Make an exact copy of all the entries, with the pictures left out.

*** Data for processing ***

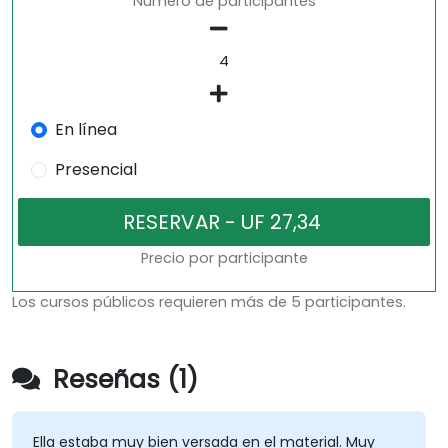
Número de participantes
En línea
Presencial
Precio por participante
Los cursos públicos requieren más de 5 participantes.
Reseñas (1)
Ella estaba muy bien versada en el material. Muy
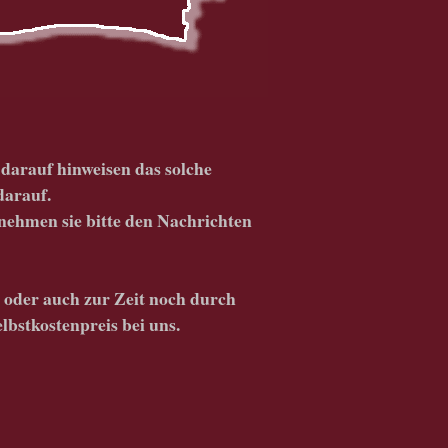
 darauf hinweisen das solche
darauf.
tnehmen sie bitte den Nachrichten
oder auch zur Zeit noch durch
lbstkostenpreis bei uns.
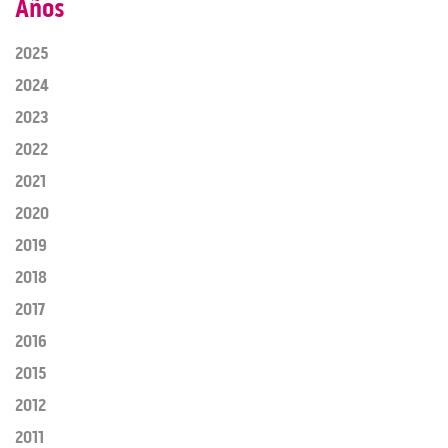
Años
2025
2024
2023
2022
2021
2020
2019
2018
2017
2016
2015
2012
2011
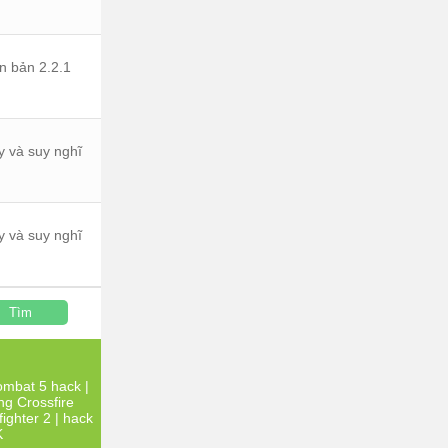
ên bản 2.2.1
y và suy nghĩ
y và suy nghĩ
Tìm
ombat 5 hack
|
ng Crossfire
fighter 2
|
hack
K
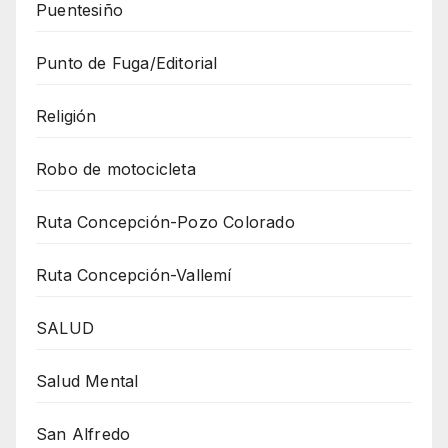
Puentesiño
Punto de Fuga/Editorial
Religión
Robo de motocicleta
Ruta Concepción-Pozo Colorado
Ruta Concepción-Vallemí
SALUD
Salud Mental
San Alfredo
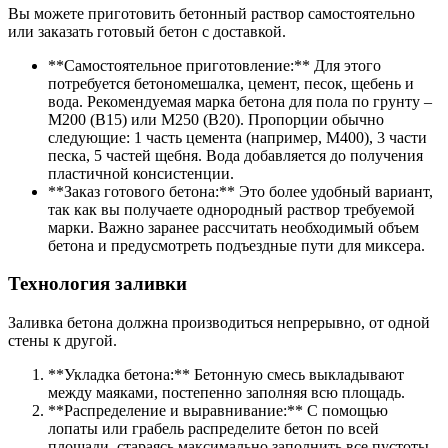
Вы можете приготовить бетонный раствор самостоятельно
или заказать готовый бетон с доставкой.
**Самостоятельное приготовление:** Для этого
потребуется бетономешалка, цемент, песок, щебень и
вода. Рекомендуемая марка бетона для пола по грунту –
М200 (В15) или М250 (В20). Пропорции обычно
следующие: 1 часть цемента (например, М400), 3 части
песка, 5 частей щебня. Вода добавляется до получения
пластичной консистенции.
**Заказ готового бетона:** Это более удобный вариант,
так как вы получаете однородный раствор требуемой
марки. Важно заранее рассчитать необходимый объем
бетона и предусмотреть подъездные пути для миксера.
Технология заливки
Заливка бетона должна производиться непрерывно, от одной
стены к другой.
**Укладка бетона:** Бетонную смесь выкладывают
между маяками, постепенно заполняя всю площадь.
**Распределение и выравнивание:** С помощью
лопаты или грабель распределите бетон по всей
площади, стараясь максимально заполнить все пустоты.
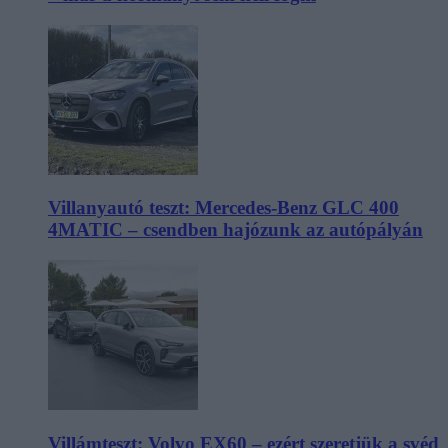
Villanyautó teszt: Mercedes-Benz GLC 400
4MATIC – csendben hajózunk az autópályán
Villámteszt: Volvo EX60 – ezért szeretjük a svéd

*** End of Data for processing ***

> _The completed task_
Número de participantes
En línea
Presencial
Precio por participante
Los cursos públicos requieren más de 5 participantes.
Reseñas (1)
Ella estaba muy bien versada en el material. Muy
 darauf hinweisen das solche
darauf.
tnehmen sie bitte den Nachrichten
oder auch zur Zeit noch durch
lbstkostenpreis bei uns.
Años
2025
2024
2023
2022
2021
2020
2019
2018
2017
2016
2015
2012
2011
ên bản 2.2.1
y và suy nghĩ
y và suy nghĩ
Tìm
ombat 5 hack
|
ng Crossfire
fighter 2
|
hack
K
Puentesiño
Punto de Fuga/Editorial
Religión
Robo de motocicleta
Ruta Concepción-Pozo Colorado
Ruta Concepción-Vallemí
SALUD
Salud Mental
San Alfredo
Вы можете приготовить бетонный раствор самостоятельно
или заказать готовый бетон с доставкой.
**Самостоятельное приготовление:** Для этого
потребуется бетономешалка, цемент, песок, щебень и
вода. Рекомендуемая марка бетона для пола по грунту –
М200 (В15) или М250 (В20). Пропорции обычно
следующие: 1 часть цемента (например, М400), 3 части
песка, 5 частей щебня. Вода добавляется до получения
пластичной консистенции.
**Заказ готового бетона:** Это более удобный вариант,
так как вы получаете однородный раствор требуемой
марки. Важно заранее рассчитать необходимый объем
бетона и предусмотреть подъездные пути для миксера.
Технология заливки
Заливка бетона должна производиться непрерывно, от одной
стены к другой.
**Укладка бетона:** Бетонную смесь выкладывают
между маяками, постепенно заполняя всю площадь.
**Распределение и выравнивание:** С помощью
лопаты или грабель распределите бетон по всей
площади, стараясь максимально заполнить все пустоты.
Villanyautó teszt: Mercedes-Benz GLC 400
4MATIC – csendben hajózunk az autópályán
Villámteszt: Volvo EX60 – ezért szeretjük a svéd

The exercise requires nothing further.